Chiamatela “obiezione di coscienza”, chiamatelo coraggio civile, chiamatelo come vi pare, ma quanto sta succedendo in Germania in queste ultime settimane è alquanto singolare e merita almeno l’attenzione di qualche minuto. Sempre più spesso accade in Germania che i piloti delle compagnie aeree si rifiutano di portare nei Paesi natii migranti o richiedenti asilo respinti dal Governo tedesco con l’ordine di rimandarli indietro. Addirittura, tra gennaio e giugno del 2017 sono stati ben 222 i piloti di diverse compagnie aeree che si sono rifiutati di obbedire ad un ordine governativo; o meglio, gesti singoli e individuali che però a poco a poco si sono diffusi a macchia d’olio tra le varie compagnie aree, tra cui Lufthansa, 63 blocchi, Germanwings (con 37 espulsioni bloccate), poi quelli di Qatar Airways (18), Air Algerie (16), Air Berlin (12), come riporta la risposta del Governo federale dopo l’interrogazione parlamentare della deputata di Linke, Ulla Jelpke. In Germania la chiamano Zivilcourage, coraggio civile letteralmente, e poco in effetti ci manca nel definire una modalità assai stravagante eppure efficace di protestare contro quelle che vengono viste come scelte ingiuste da parte della politica.



LA PROTESTA E IL DRAMMA

Resta ovviamente un nodo politico e sociale alla base di questa particolare decisione: lo Stato compie il suo dovere e, non potendo accettare in patria tutti i richiedenti asilo (o presunti) emette espulsioni e fogli di via verso varie ondate di migrazione, da ultima quella per 78 afghani prevista – come ricorda il Corriere della Sera oggi – proprio per oggi all’aeroporto di Francoforte sul Meno, direzione Kabul (Afghanistan). «La decisione di non far salire qualcuno a bordo spetta al comandante, noi come compagnia siamo obbligati ad accettare chiunque abbia un biglietto valido. Le autorità ci avvertono quando c’è un passeggero con foglio di via, la polizia lo accompagna fino all’imbarco ma non viaggia con lui.
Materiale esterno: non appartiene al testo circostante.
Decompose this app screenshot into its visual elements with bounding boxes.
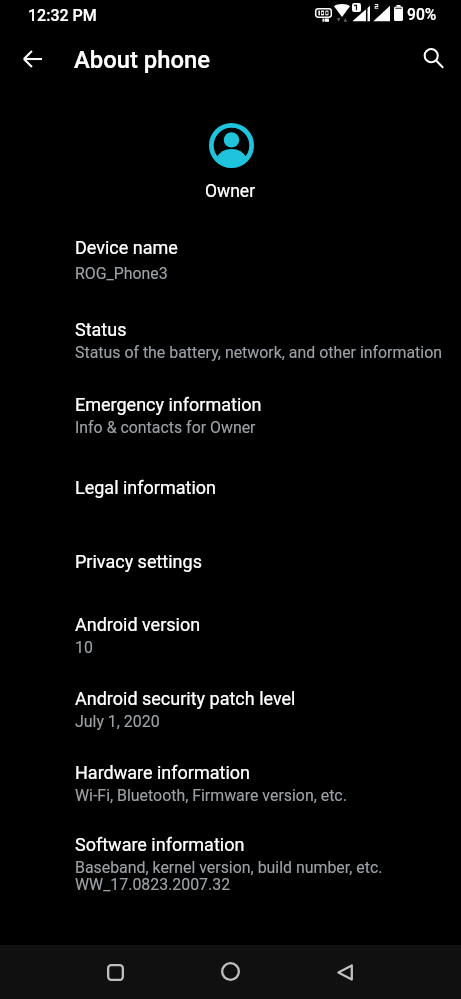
staticText: 90%: [407, 5, 437, 23]
staticText: Privacy settings: [75, 551, 202, 572]
staticText: Android security patch level: [75, 688, 296, 709]
button[interactable]: Android security patch level: [0, 679, 461, 727]
button[interactable]: Android version: [0, 605, 461, 653]
staticText: WW_17.0823.2007.32: [75, 875, 231, 894]
staticText: Hardware information: [75, 762, 250, 783]
staticText: ROG_Phone3: [75, 264, 168, 283]
button[interactable]: Software information: [0, 825, 461, 890]
button[interactable]: Search: [405, 30, 461, 86]
button[interactable]: Emergency information: [0, 385, 461, 433]
staticText: Emergency information: [75, 394, 262, 415]
staticText: Software information: [75, 834, 245, 855]
staticText: Wi-Fi, Bluetooth, Firmware version, etc.: [75, 786, 347, 805]
button[interactable]: Device name: [0, 228, 461, 276]
staticText: Baseband, kernel version, build number, …: [75, 858, 383, 877]
staticText: Device name: [75, 237, 178, 258]
button[interactable]: Navigate up: [4, 30, 60, 86]
button[interactable]: Status: [0, 310, 461, 358]
staticText: July 1, 2020: [75, 712, 160, 731]
button[interactable]: Privacy settings: [0, 542, 461, 573]
staticText: Status of the battery, network, and othe…: [75, 343, 442, 362]
staticText: Owner: [205, 181, 256, 202]
button[interactable]: Recent apps: [87, 945, 143, 999]
staticText: Android version: [75, 614, 201, 635]
button[interactable]: Back: [317, 945, 373, 999]
staticText: About phone: [74, 46, 211, 74]
staticText: Status: [75, 319, 127, 340]
staticText: 12:32 PM: [28, 6, 97, 25]
staticText: 10: [75, 638, 93, 657]
button[interactable]: Hardware information: [0, 753, 461, 801]
staticText: Legal information: [75, 477, 216, 498]
button[interactable]: Owner: [0, 108, 461, 204]
button[interactable]: Legal information: [0, 468, 461, 499]
staticText: Info & contacts for Owner: [75, 418, 256, 437]
button[interactable]: Home: [202, 945, 258, 999]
E il pilota non può opporsi per motivi giuridici a un’espulsione ma può decidere di far scendere un passeggero, qualunque passeggero, se ritiene che possa costituire un pericolo per la sicurezza del volo», spiega al telefono un portavoce di Lufthansa davanti alle domande incalzanti del Corriere. Resta ovviamente il problema di come gestire queste migrazioni, ma la risposta di una fetta importante della società è quella di distinguere tra chi merita di essere espulso per motivi di terrorismo o per falsa richiesta d’asilo, e chi invece vive situazioni di oggettiva difficoltà in patria che rispedirveli non sarebbe una mossa umanitaria accettabile.



Caso limite è proprio l’Afghanistan: la Merkel lo considera uno stato altamente sicuro, ma ad esempio leggendo cosa dice anche ultimamente Amnesty International, «il numero di vittime civili nel Paese è drammaticamente alto: oltre undicimila l’anno scorso, ottomila tra gennaio e ottobre. Il governo nello stesso periodo ha rimpatriato già 132 afghani. Ma è vietato rimandare le persone nei Paesi in cui rischiano la vita». La contraddizione arriva quando si scopre che è proprio il governo di Berlino a ricordare ai vari operatori di volo tedeschi negli ultimi mesi di non volare su Kabul per il «forte pericolo di attacchi con razzi e artiglieria di terra all’aeroporto», spiega l’agenzia per i diritti umani ProAsyl. La soluzione dell’intricata vicenda ovviamente non può essere decisa da alcuni piloti tedeschi, starebbe alla politica cercare di trovare un compromesso e una soluzione non legata a meri calcoli: forse, quel “coraggio civile” servirà almeno a riflettere sul da farsi nelle prossime politiche migratorie.